Home Accessories Swap a Fun, Green Event
You know that one friend you have that leaves a trail of merriment wherever she goes? You know the one who can somehow smile and laugh when she’s stuck for an hour on a stalled subway train?
I just met two of those people.
Seattle-area Interior Designers Piper Salooga and Sara Eizen have fun with what they do. At their latest Home Accessories Swap they scanned the crowd for toilet brushes, and had their referee whistles at the ready in case of a decorator pillow fight.
Thankfully feathers didn’t fly. “It’s a whirlwind. But, everyone was really good-natured and must have read our rule ‘No Bullies Allowed’,” said Piper.
With their design events series called ReDecor Revolution (formerly Sit + Sip), the design duo shows locals stylish and fun ways to go green.
The Home Accessories Swap idea came to Sara one day when she was clothes shopping. She thought, “I need clothes and I don’t have much money to spend. I had heard of clothing swaps and wished someone I knew was having one.”
That’s was the lightbulb moment. She zipped off to meet with Piper and said, “Why aren’t we swapping home accessories??” Immediately Piper agreed and they went to work planning their first swap.
In their Seattle design firms, Piper’s Natural Balance and Sara’s Nest, they often show clients how just a few new accessories can freshen up a space. Thing is the pieces don’t have to be new—just new to the client—like what they’d find at a swap.
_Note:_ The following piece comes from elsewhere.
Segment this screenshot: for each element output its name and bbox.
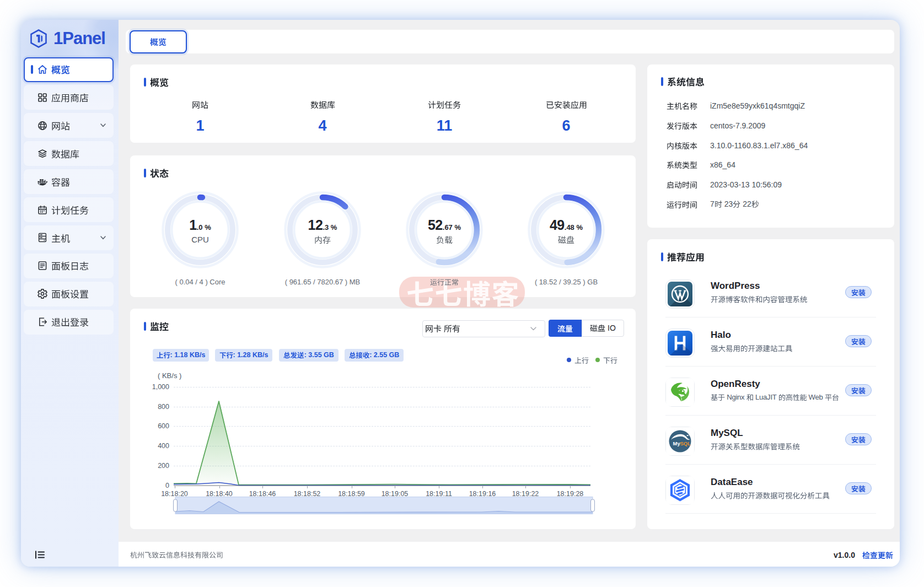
svg-text:My: My [673, 440, 681, 446]
svg-text:SQL: SQL [680, 440, 691, 446]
The swap meshes perfectly with the designers’ green motto: Reduce, Reuse, Restyle. “Rather than dump it, someone’s junk is someone else’s treasure,” said Piper. “And it’s a local event, so people don’t have to drive far.”
“Every level of green makes a difference. Complete sustainability is complex. But once you take that first green step, you feel more comfortable.”
About the swap Sara added, “Besides being green it feels so great to clean out and refresh our spaces and get something to turn us on.”
For their most recent event, about sixty enthusiastic swappers showed up, re-usable shopping bags and laundry baskets in hand. For the first hour, people dropped off their three or more items, and were allowed to preview other’s items and “plot their attack.”
Shoppers queued up and were released to enter the swap in timed rounds, based on the time they first arrived at the swap. The designers draped people with colored Mardi Gras beads for the Red round and the Blue round.
The event ran as smoothly as a pair of silk draperies, thanks to the designers thinking through in advance the logistics, and providing swappers tips and rules, like:
- Plan beforehand what types of accessories you want, and bring a shopping list to target your hunt.
- Bring masking tape and a Sharpie to claim larger items you find at the swap
Swappers knew the list of acceptable items:
- Absolutely: Lamps, vases, table linens, small furniture, rugs.
- No Way: Exercise equipment, large furniture, electronics, anything broken or damaged, and–ahem–no toilet brushes.
- There’s more—read the full list here.
The designers were thrilled with the quality of swapping merchandise: “We got a really neat shaker martini set, and someone brought a Persian rug,” said Piper. “We have been so pleasantly surprised — Sara and I are amazed at the varying styles.”
And it was good for business. “I have new client that came from the swap,” said Sara.
So homes were freshened, landfills left alone, and merriment spread. Surprisingly, one woman found a vase that’s a perfect match for a treasured set of vases she had at home.
And thankfully, not a toilet brush in sight.
Here’s a video News report on the swap.
What do you think of the Home Accessories Swap concept? Do you think you might organize a small-scale swap for your friends and neighbors, or a larger community swap like Piper and Sara did?